Did you get an invite to the pity party? Cisco (Nasdaq: CSCO) CEO John Chambers is throwing one, and apparently, all of Silicon Valley is going.

During a Wednesday afternoon conference call with analysts to discuss his company's solid but unspectacular second-quarter earnings, Chambers whined about TV news coverage of the tech industry:

I think we are actually talking ourselves into this [economic] slowdown. Over the last three or four months, I felt pretty good about business until I got on the treadmill -- and then I quit early because of the pessimism that exists in the market.

So let me get this straight. Squawk Box is responsible for the so-called tech meltdown? Chambers can't be serious, right?

Wrong. Just ask Intel (Nasdaq: INTC) CEO Paul Otellini. Quoting from his remarks in the chipmaker's fourth-quarter conference call:

I have the same caution that I think everybody in America who watches CNBC has today. You hear all of the pundits saying that the world is going to go to a trash basket and you worry. It may be a self-fulfilling prophecy.

Bad CNBC!

You'd think I'd be able to sympathize having been on the business end of a grilling on Squawk Box in June. But really, fellas ... you're giving CNBC way too much credit.

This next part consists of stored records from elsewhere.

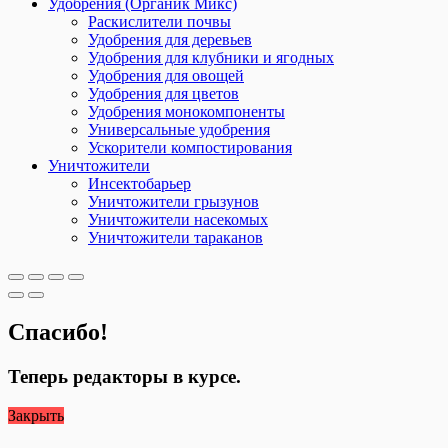
Удобрения (Органик Микс)
Раскислители почвы
Удобрения для деревьев
Удобрения для клубники и ягодных
Удобрения для овощей
Удобрения для цветов
Удобрения монокомпоненты
Универсальные удобрения
Ускорители компостирования
Уничтожители
Инсектобарьер
Уничтожители грызунов
Уничтожители насекомых
Уничтожители тараканов
Спасибо!
Теперь редакторы в курсе.
Закрыть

It takes a village of cynics
The ugly truth is that many of today's top tech stocks were burdened with unreasonably high expectations -- including, apparently, Cisco. CNBC is to blame for that? I can't see how. But if it is, then:

Steve Jobs should stick needles in a Joe Kernen voodoo doll, because Apple (Nasdaq: AAPL) guided lower than Wall Street expected for its second quarter.

Bad CNBC!

Larry and Sergey should post a Becky Quick blooper reel on YouTube, because analysts were once again wrong about Google (Nasdaq: GOOG).

Bad CNBC!

Carl Quintanilla should be forced to work the midnight shift in the company data center because VMware's (Nasdaq: VMW) revenue didn't rise faster than a Chia Pet on Miracle-Gro.

Bad CNBC!

Here's my point. Had we investors all been just a little more cynical about valuations -- some of which really were sky-high -- then we wouldn't be obsessing over a tech meltdown right now.

Your attention please
Let's put this in perspective. Chambers told analysts that he expects Cisco to grow its top line by 10% in its fiscal third quarter. They didn't much like that. Here's why:

Fiscal Q3

Year-Over-Year Growth

2008 (est.)

10%

2007

21.1%

2006

18.3%

2005

10.1%

Source: Capital IQ, a division of Standard & Poor's.

See what's happening here? Cisco's growth rate was accelerating. Now, suddenly, it isn't. Analysts are supposed to be happy about that? Of course not.

Bad Cisco!

Here's my advice, Mr. Chambers: Get over it. If you really think business is great, and that the tech collapse is purely in our heads, then get back on that treadmill, call your broker, and do something you haven't done in at least four years -- buy shares of Cisco on the open market.

Now that would be worth covering on CNBC.